Hinter den dicken Mauern des Schlosses knallen die Sektkorken.
In ausschweifenden Exzessen wird gefeiert, getrunken und getanzt.
Vor den Toren jedoch, tief im Wald, da spielt sich Ungeheuerliches ab.
Eine Tat, monströs und unfassbar – und doch alltäglich.
Es ist ein kleiner Ort, dieses Dunkelblum, idyllisch gelegen im österreichischen Burgenland. Früher residierten Grafen hier an der Grenze zu Ungarn. Heute gibt es nur noch ihre Gruft und eine Schlossruine, Zeugen der guten, alten Zeit. Seit Generationen bewohnen alteingesessene Familien den Ort und so bleibt man auch gerne unter sich. Argwöhnisch wird deshalb der fremde, alte Mann begutachtet, der in das Dorf kommt und Fragen stellt, unangenehme Fragen, Fragen nach Gräbern, die bereits im Umland gefunden worden sind, Fragen nach dem Fest des Fürsten am Kriegsende, Fragen nach Einwohnern, die seitdem als verschollen gelten.
Als auch noch ein DDR-Flüchtling ins Dorf stolpert und eine junge Frau verschwindet, stehen endgültig die Geister der Vergangenheit vor der Tür, denn über dem Ort liegt ein dunkles Geheimnis, ein Ungeheuer, das seit Jahrzehnten schläft und niemals geweckt werden sollte.
Nicht leicht verfalle ich in Überschwang – aber mein Jahreshighlight ist bereits gefunden! Besser kann es nicht mehr werden.
Was für ein intensiver, atmosphärischer und stilistisch brillanter Roman!
Wie bei einer Ausgrabung wird mühsam Schicht für Schicht von der Geschichte abgetragen, bis man in eine Tiefe vorstößt, die einen ängstigt. Ganz unten, da schlummert eine kollektive Erinnerung an ein Verbrechen, das ungesühnt geblieben ist und sich zur kollektiven Schuld eines ganzen Ortes ausgewachsen hat.

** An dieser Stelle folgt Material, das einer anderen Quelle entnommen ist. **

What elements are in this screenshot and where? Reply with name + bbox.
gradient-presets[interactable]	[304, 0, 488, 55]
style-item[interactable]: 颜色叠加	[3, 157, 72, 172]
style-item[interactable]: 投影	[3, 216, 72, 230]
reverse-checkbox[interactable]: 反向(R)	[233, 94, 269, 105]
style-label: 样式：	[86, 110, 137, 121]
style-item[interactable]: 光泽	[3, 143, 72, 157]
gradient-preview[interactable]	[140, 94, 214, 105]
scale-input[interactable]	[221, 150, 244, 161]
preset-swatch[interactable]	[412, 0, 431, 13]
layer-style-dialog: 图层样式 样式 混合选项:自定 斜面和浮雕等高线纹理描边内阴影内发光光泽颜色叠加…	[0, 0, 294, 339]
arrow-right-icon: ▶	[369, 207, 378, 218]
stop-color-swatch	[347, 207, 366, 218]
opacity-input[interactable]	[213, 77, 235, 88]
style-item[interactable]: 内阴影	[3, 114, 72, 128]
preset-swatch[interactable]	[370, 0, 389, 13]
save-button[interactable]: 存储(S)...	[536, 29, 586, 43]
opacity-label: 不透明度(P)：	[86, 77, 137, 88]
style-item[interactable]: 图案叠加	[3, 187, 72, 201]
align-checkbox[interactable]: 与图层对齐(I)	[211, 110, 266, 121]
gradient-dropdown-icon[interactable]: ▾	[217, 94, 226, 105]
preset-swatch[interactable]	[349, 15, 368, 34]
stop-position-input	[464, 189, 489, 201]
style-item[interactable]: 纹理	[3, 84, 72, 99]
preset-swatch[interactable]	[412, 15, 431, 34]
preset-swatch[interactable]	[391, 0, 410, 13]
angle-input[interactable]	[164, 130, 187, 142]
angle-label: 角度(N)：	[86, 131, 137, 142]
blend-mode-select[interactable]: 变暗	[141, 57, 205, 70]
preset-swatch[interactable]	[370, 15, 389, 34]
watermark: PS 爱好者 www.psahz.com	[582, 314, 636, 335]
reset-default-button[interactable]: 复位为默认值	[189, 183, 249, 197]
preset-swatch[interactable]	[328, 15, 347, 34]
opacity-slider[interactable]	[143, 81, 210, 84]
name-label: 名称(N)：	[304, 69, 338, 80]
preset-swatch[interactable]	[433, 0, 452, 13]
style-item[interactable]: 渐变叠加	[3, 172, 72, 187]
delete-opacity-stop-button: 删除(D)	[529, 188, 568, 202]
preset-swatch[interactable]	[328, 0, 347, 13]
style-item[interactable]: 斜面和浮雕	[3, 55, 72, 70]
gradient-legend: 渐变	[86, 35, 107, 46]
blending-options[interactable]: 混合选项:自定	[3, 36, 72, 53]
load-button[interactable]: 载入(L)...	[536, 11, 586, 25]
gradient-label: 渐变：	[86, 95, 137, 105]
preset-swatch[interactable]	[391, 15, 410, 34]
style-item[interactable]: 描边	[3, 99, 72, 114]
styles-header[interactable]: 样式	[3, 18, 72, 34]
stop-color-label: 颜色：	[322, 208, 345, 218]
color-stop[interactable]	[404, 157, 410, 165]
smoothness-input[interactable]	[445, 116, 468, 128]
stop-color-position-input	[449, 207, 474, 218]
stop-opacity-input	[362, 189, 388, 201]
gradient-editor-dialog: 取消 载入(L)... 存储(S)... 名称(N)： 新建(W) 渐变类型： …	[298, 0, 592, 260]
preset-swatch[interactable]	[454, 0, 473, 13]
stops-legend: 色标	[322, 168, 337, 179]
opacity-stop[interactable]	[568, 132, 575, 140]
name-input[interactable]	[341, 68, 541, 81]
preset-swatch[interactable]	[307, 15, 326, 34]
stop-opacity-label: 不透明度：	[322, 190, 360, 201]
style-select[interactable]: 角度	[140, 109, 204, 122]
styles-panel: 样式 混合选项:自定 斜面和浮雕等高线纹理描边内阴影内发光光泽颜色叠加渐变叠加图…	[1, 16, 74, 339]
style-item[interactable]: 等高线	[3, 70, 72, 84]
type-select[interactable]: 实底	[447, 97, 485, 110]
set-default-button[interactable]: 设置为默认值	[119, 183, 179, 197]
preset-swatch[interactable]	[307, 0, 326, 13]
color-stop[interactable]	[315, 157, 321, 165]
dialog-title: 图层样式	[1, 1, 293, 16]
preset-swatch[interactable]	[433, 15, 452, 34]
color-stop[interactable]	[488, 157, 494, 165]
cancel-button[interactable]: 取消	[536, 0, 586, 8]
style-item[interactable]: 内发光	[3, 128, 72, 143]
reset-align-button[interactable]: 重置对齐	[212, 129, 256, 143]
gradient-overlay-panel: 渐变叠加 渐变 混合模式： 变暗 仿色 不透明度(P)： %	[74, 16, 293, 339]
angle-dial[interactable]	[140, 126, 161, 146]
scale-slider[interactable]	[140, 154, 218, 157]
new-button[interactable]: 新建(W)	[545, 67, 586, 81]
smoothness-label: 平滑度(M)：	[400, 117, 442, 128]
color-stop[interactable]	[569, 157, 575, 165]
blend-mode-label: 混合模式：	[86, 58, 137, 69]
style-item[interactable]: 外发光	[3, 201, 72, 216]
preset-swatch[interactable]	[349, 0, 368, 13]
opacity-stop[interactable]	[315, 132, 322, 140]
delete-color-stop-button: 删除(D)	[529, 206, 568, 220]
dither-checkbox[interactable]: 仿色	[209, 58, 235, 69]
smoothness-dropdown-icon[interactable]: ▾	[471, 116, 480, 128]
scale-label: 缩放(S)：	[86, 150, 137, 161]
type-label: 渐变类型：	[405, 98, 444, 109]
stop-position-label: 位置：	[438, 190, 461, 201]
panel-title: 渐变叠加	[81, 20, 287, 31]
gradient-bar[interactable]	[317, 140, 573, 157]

Brillant sind die Verstrickungen jedes einzelnen Dorfbewohners in die Geschichte des Nationalsozialismus verwoben. Die Charaktere werden so plastisch dargestellt, so lebendig und lebensnah, durch Sprechweisen und Dialekte, durch Wünsche, Ängste und Handeln, durch Lügen, Betrügen und Erpressen, durch Verheimlichen und Totschweigen, dass sie sich in ihrer ganzen Fülle aus dem Papier erheben und als Lebewesen aus Fleisch und Blut vor einem stehen.
Das Thema ist natürlich kein neues, es geht um die Zeit des Nationalsozialismus, um den Zweiten Weltkrieg und den Holocaust sowie die Verdrängungsmechanismen einer ganzen Generation, in der sich keiner erinnern möchte, in der jeder vorgibt, nur ein kleines Rädchen gewesen zu sein, nur Befehle ausgeführt zu haben, einer Generation, in der Erinnerung erst mit dem eigenen Leid einsetzt und das Leid so vieler anderer ausgespart wird. Doch die Komposition, in der sich die einzelnen Fäden zu einem beinahe undurchsichtigen Knäuel verdichten, als auch die bildhafte und ausdruckstarke Sprache, die ironisch gebrochen und mit ihren Mitteln das große Schweigen beschreibt, machen den Roman einzigartig und lassen ihn aus seinesgleichen herausragen.
Auch wenn Dunkelblum eine fiktive Geschichte darstellt, beruhen die Ereignisse auf den Vorfällen in Rechnitz kurz vor Kriegsende, ein Ort, der beinahe wie kein zweiter für die Schuld einfacher Bürger steht. Ein Ort, in dem bis heute über die Gräueltaten geschwiegen wird und es immer wieder Versuche gibt, die Massengräber ausfindig zu machen.
„Dunkelblum“ ist ein aufreibender, wahrer und verdichteter Roman, wie ich ihn lange nicht mehr gelesen haben.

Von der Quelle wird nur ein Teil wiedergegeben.